After the rest period, we went out to the garage to Defeat the Dark Side with Silly String. We got the idea here, but changed the name. My husband printed two Darth Vader posters in Paint and I pieced them together. We were originally going to do this outside but because heavy rain was predicted for the day, we decided to set it up in the garage. I taped the two Darth Vader posters on large sheets of butcher paper and hung them up on our garage door. We also taped butcher paper to the ground for easy clean up.
The kids loved this. I wish I had listened to my husband and bought a can of Silly String for each kid.
Since the weather was nice, we took the kids outside for Lightsaber Training. I was going to make pool noodle lightsabers for the kids but my husband said, “If we’re going to have a Star Wars party, then we need real lightsabers.” He is so right.
I hunted for used lightsabers for about a month. I found some on Craigslist, at the Goodwill, and through my neighborhood Mom Resale sites. I paid somewhere between $0.50 – $2 a lightsaber. I found enough lightsabers for each kid — plus a few extra cool ones for us to keep. We let the kids take theirs home if they promised to use it — and boy were they (and their parents) excited.

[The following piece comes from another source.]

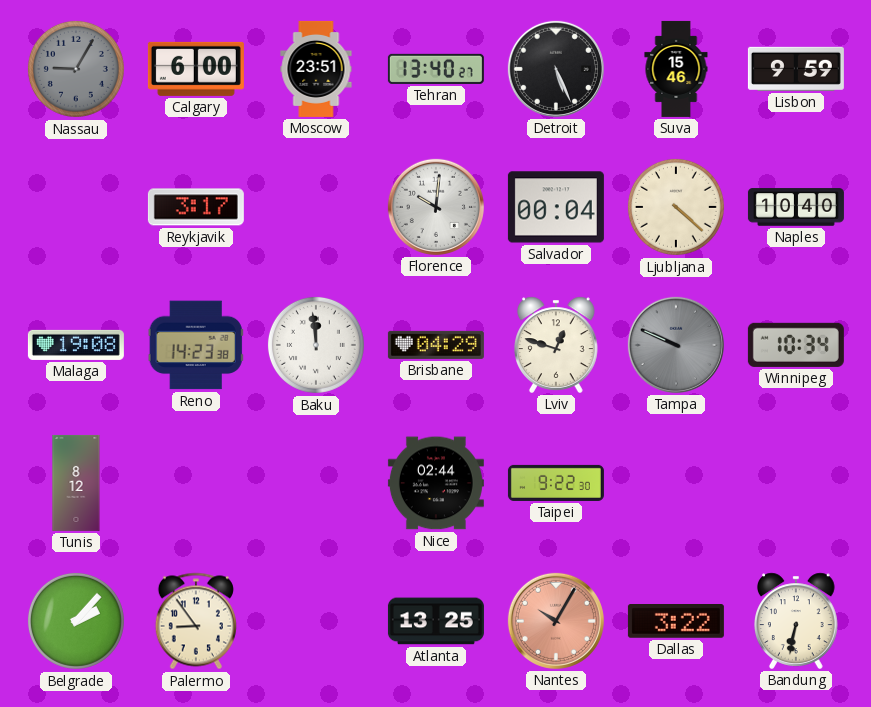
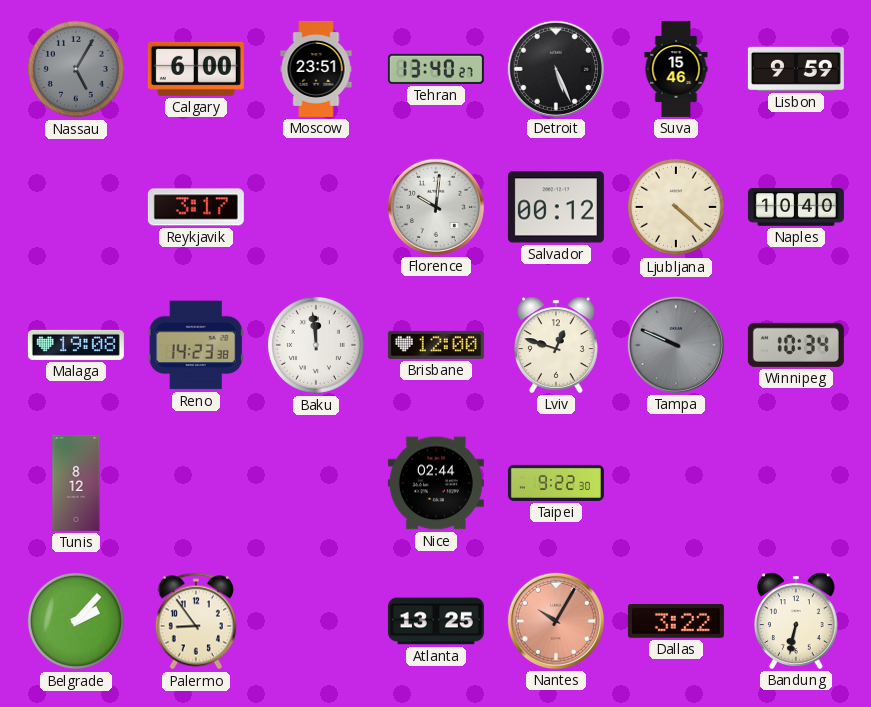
Nassau: 9:05 -> 5:05
Salvador: 00:04 -> 00:12
Brisbane: 04:29 -> 12:00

Obi-wan (Jim) was a good sport. He watched a couple Jedi Training Academy videos on YouTube and led this mission.
The kids paired up for duals.
Then they all ganged up on Obi-wan.
They loved getting Obi-wan.
We headed back inside to complete the last two missions. I split the kids into two groups — one group decorated Star Wars cookies while the other made R2D2 paper models. Then they switched.
The Star Wars cookie cutters are from Williams Sonoma — but I got them used from a mom in my neighborhood (so I did not spend a fortune on the cutters).
Samuel’s strategy — decorate a cookie and then gobble it up immediately. Um … he also went a little nuts with the sprinkles.
TipJunkie has an awesome R2D2 craft printable and I followed her instructions to make each kid a kit.
It took me about half an hour to cut up the blue tape and punch out the circles for 13 kits. I put each kit in a ziploc bag and labeled with the Jedi’s name.
The kids enjoyed following the model I created. They were pretty proud of themselves for completing this mission with very little help.
We concluded the party with a special appearance from Darth Vader himself. Yep. My friend Becky helped me set this up. The costume worn by her husband is from the 501st Legion and is an exact replica of the one Darth Vader wore in the movie. We were blown away — and so was the birthday boy and all of his friends.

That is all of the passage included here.